Top of SUPPLIED DATA

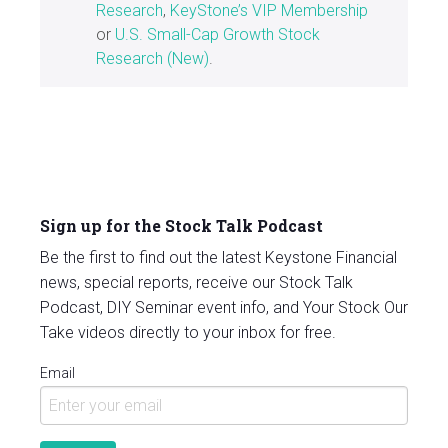
Research
,
KeyStone’s VIP Membership
or
U.S. Small-Cap Growth Stock
Research (New)
.
Sign up for the Stock Talk Podcast
Be the first to find out the latest Keystone Financial
news, special reports, receive our Stock Talk
Podcast, DIY Seminar event info, and Your Stock Our
Take videos directly to your inbox for free.
Email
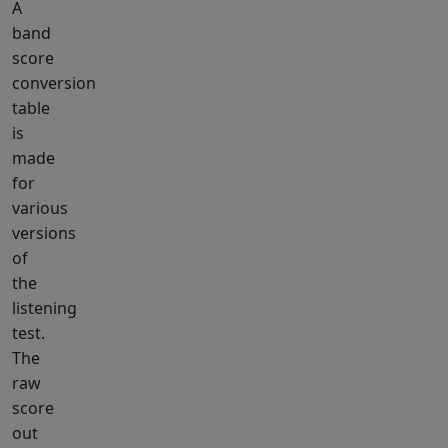
A
band
score
conversion
table
is
made
for
various
versions
of
the
listening
test.
The
raw
score
out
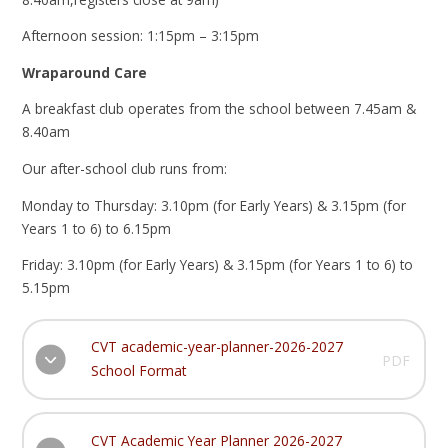
Afternoon session: 1:15pm – 3:15pm
Wraparound Care
A breakfast club operates from the school between 7.45am &
8.40am
Our after-school club runs from:
Monday to Thursday: 3.10pm (for Early Years) & 3.15pm (for
Years 1 to 6) to 6.15pm
Friday: 3.10pm (for Early Years) & 3.15pm (for Years 1 to 6) to
5.15pm
CVT academic-year-planner-2026-2027
PDF
School Format
CVT Academic Year Planner 2026-2027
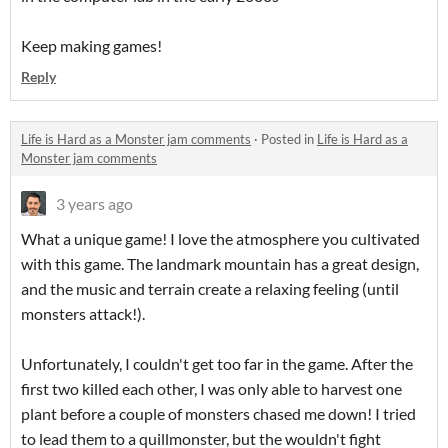
Keep making games!
Reply
Life is Hard as a Monster jam comments
·
Posted in
Life is Hard as a
Monster jam comments
3 years ago
What a unique game! I love the atmosphere you cultivated
with this game. The landmark mountain has a great design,
and the music and terrain create a relaxing feeling (until
monsters attack!).
Unfortunately, I couldn't get too far in the game. After the
first two killed each other, I was only able to harvest one
plant before a couple of monsters chased me down! I tried
to lead them to a quillmonster, but the wouldn't fight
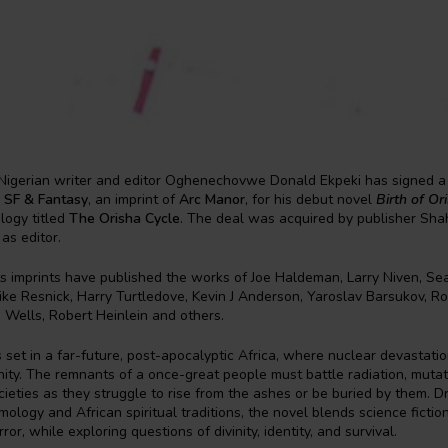
igerian writer and editor Oghenechovwe Donald Ekpeki has signed a 
 SF & Fantasy
, an imprint of
Arc Manor
, for his debut novel
Birth of Or
ilogy titled
The Orisha Cycle
. The deal was acquired by publisher Sh
as editor.
s imprints have published the works of Joe Haldeman, Larry Niven, S
ke Resnick, Harry Turtledove, Kevin J Anderson, Yaroslav Barsukov, Ro
 Wells, Robert Heinlein and others.
s set in a far-future, post-apocalyptic Africa, where nuclear devastati
ty. The remnants of a once-great people must battle radiation, mutati
ieties as they struggle to rise from the ashes or be buried by them. 
ology and African spiritual traditions, the novel blends science fiction
ror, while exploring questions of divinity, identity, and survival.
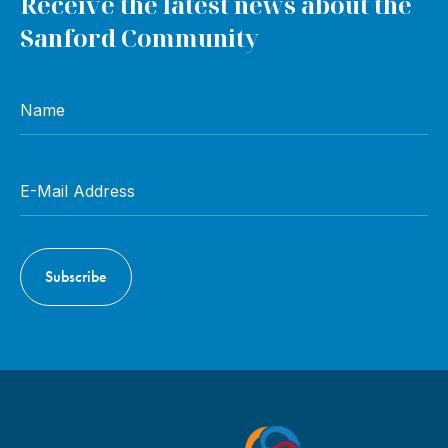
Receive the latest news about the
Sanford Community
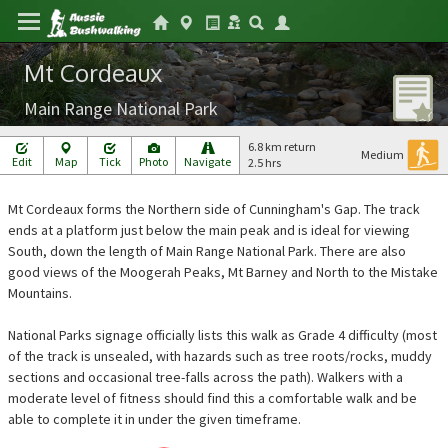
Mt Cordeaux
Main Range National Park
6.8 km return
Medium
Edit
Map
Tick
Photo
Navigate
2.5 hrs
Mt Cordeaux forms the Northern side of Cunningham's Gap. The track
ends at a platform just below the main peak and is ideal for viewing
South, down the length of Main Range National Park. There are also
good views of the Moogerah Peaks, Mt Barney and North to the Mistake
Mountains.
National Parks signage officially lists this walk as Grade 4 difficulty (most
of the track is unsealed, with hazards such as tree roots/rocks, muddy
sections and occasional tree-falls across the path). Walkers with a
moderate level of fitness should find this a comfortable walk and be
able to complete it in under the given timeframe.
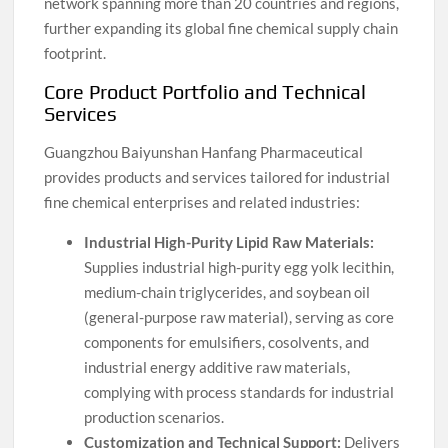
network spanning more than 20 countries and regions,
further expanding its global fine chemical supply chain
footprint.
Core Product Portfolio and Technical
Services
Guangzhou Baiyunshan Hanfang Pharmaceutical
provides products and services tailored for industrial
fine chemical enterprises and related industries:
Industrial High-Purity Lipid Raw Materials:
Supplies industrial high-purity egg yolk lecithin,
medium-chain triglycerides, and soybean oil
(general-purpose raw material), serving as core
components for emulsifiers, cosolvents, and
industrial energy additive raw materials,
complying with process standards for industrial
production scenarios.
Customization and Technical Support:
Delivers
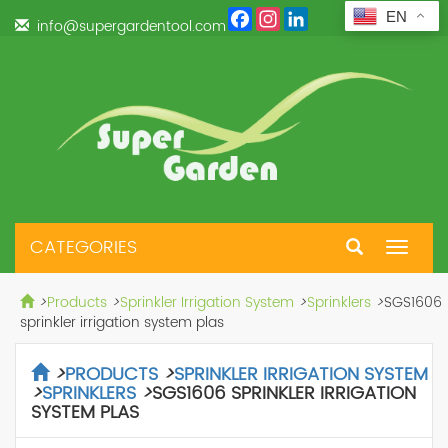
Facebook
Instagram
LinkedIn
EN
info@supergardentool.com
CATEGORIES
Toggle
navigat
>
Products
>
Sprinkler Irrigation System
>
Sprinklers
>
SGS1606
sprinkler irrigation system plas
>
PRODUCTS
>
SPRINKLER IRRIGATION SYSTEM
>
SPRINKLERS
>
SGS1606 SPRINKLER IRRIGATION
SYSTEM PLAS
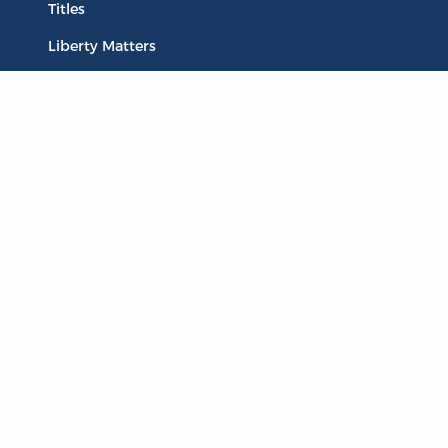
Titles
Liberty Matters
The Reading Room
Resources
Collections
Quotes
Virtual Reading Groups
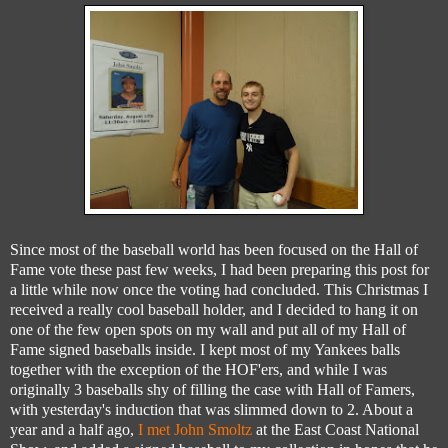
Since most of the baseball world has been focused on the Hall of
Fame vote these past few weeks, I had been preparing this post for
a little while now once the voting had concluded. This Christmas I
received a really cool baseball holder, and I decided to hang it on
one of the few open spots on my wall and put all of my Hall of
Fame signed baseballs inside. I kept most of my Yankees balls
together with the exception of the HOF'ers, and while I was
originally 3 baseballs shy of filling the case with Hall of Famers,
with yesterday's induction that was slimmed down to 2. About a
year and a half ago,
I met John Smoltz
at the East Coast National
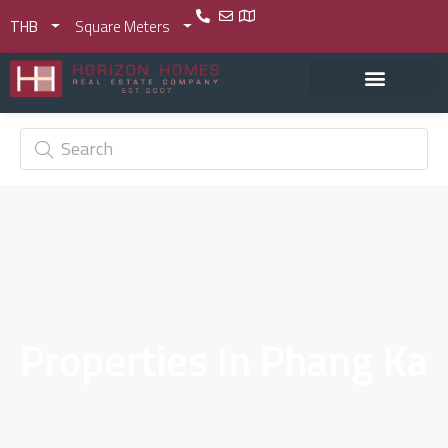
THB
Square Meters
Properties In Phang Ka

Bottom of SUPPLIED DATA

Print each record exactly as it stands, skipping the pictures.

■ **SOLUTION TO THIS TASK**:
Research
,
KeyStone’s VIP Membership
or
U.S. Small-Cap Growth Stock
Research (New)
.
Sign up for the Stock Talk Podcast
Be the first to find out the latest Keystone Financial
news, special reports, receive our Stock Talk
Podcast, DIY Seminar event info, and Your Stock Our
Take videos directly to your inbox for free.
Email
A
band
score
conversion
table
is
made
for
various
versions
of
the
listening
test.
The
raw
score
out
Afternoon session: 1:15pm – 3:15pm
Wraparound Care
A breakfast club operates from the school between 7.45am &
8.40am
Our after-school club runs from:
Monday to Thursday: 3.10pm (for Early Years) & 3.15pm (for
Years 1 to 6) to 6.15pm
Friday: 3.10pm (for Early Years) & 3.15pm (for Years 1 to 6) to
5.15pm
CVT academic-year-planner-2026-2027
PDF
School Format
CVT Academic Year Planner 2026-2027
Keep making games!
Reply
Life is Hard as a Monster jam comments
·
Posted in
Life is Hard as a
Monster jam comments
3 years ago
What a unique game! I love the atmosphere you cultivated
with this game. The landmark mountain has a great design,
and the music and terrain create a relaxing feeling (until
monsters attack!).
Unfortunately, I couldn't get too far in the game. After the
first two killed each other, I was only able to harvest one
plant before a couple of monsters chased me down! I tried
to lead them to a quillmonster, but the wouldn't fight
igerian writer and editor Oghenechovwe Donald Ekpeki has signed a 
 SF & Fantasy
, an imprint of
Arc Manor
, for his debut novel
Birth of Or
ilogy titled
The Orisha Cycle
. The deal was acquired by publisher Sh
as editor.
s imprints have published the works of Joe Haldeman, Larry Niven, S
ke Resnick, Harry Turtledove, Kevin J Anderson, Yaroslav Barsukov, Ro
 Wells, Robert Heinlein and others.
s set in a far-future, post-apocalyptic Africa, where nuclear devastati
ty. The remnants of a once-great people must battle radiation, mutati
ieties as they struggle to rise from the ashes or be buried by them. 
ology and African spiritual traditions, the novel blends science fiction
ror, while exploring questions of divinity, identity, and survival.
Receive the latest news about the
Sanford Community
Mt Cordeaux
Main Range National Park
6.8 km return
Medium
Edit
Map
Tick
Photo
Navigate
2.5 hrs
Mt Cordeaux forms the Northern side of Cunningham's Gap. The track
ends at a platform just below the main peak and is ideal for viewing
South, down the length of Main Range National Park. There are also
good views of the Moogerah Peaks, Mt Barney and North to the Mistake
Mountains.
National Parks signage officially lists this walk as Grade 4 difficulty (most
of the track is unsealed, with hazards such as tree roots/rocks, muddy
sections and occasional tree-falls across the path). Walkers with a
moderate level of fitness should find this a comfortable walk and be
able to complete it in under the given timeframe.
network spanning more than 20 countries and regions,
further expanding its global fine chemical supply chain
footprint.
Core Product Portfolio and Technical
Services
Guangzhou Baiyunshan Hanfang Pharmaceutical
provides products and services tailored for industrial
fine chemical enterprises and related industries:
Industrial High-Purity Lipid Raw Materials:
Supplies industrial high-purity egg yolk lecithin,
medium-chain triglycerides, and soybean oil
(general-purpose raw material), serving as core
components for emulsifiers, cosolvents, and
industrial energy additive raw materials,
complying with process standards for industrial
production scenarios.
Customization and Technical Support:
Delivers
Facebook
Instagram
LinkedIn
EN
info@supergardentool.com
CATEGORIES
Toggle
navigat
>
Products
>
Sprinkler Irrigation System
>
Sprinklers
>
SGS1606
sprinkler irrigation system plas
>
PRODUCTS
>
SPRINKLER IRRIGATION SYSTEM
>
SPRINKLERS
>
SGS1606 SPRINKLER IRRIGATION
SYSTEM PLAS
Titles
Liberty Matters
The Reading Room
Resources
Collections
Quotes
Virtual Reading Groups
Since most of the baseball world has been focused on the Hall of
Fame vote these past few weeks, I had been preparing this post for
a little while now once the voting had concluded. This Christmas I
received a really cool baseball holder, and I decided to hang it on
one of the few open spots on my wall and put all of my Hall of
Fame signed baseballs inside. I kept most of my Yankees balls
together with the exception of the HOF'ers, and while I was
originally 3 baseballs shy of filling the case with Hall of Famers,
with yesterday's induction that was slimmed down to 2. About a
year and a half ago,
I met John Smoltz
at the East Coast National
THB
Square Meters
Properties In Phang Ka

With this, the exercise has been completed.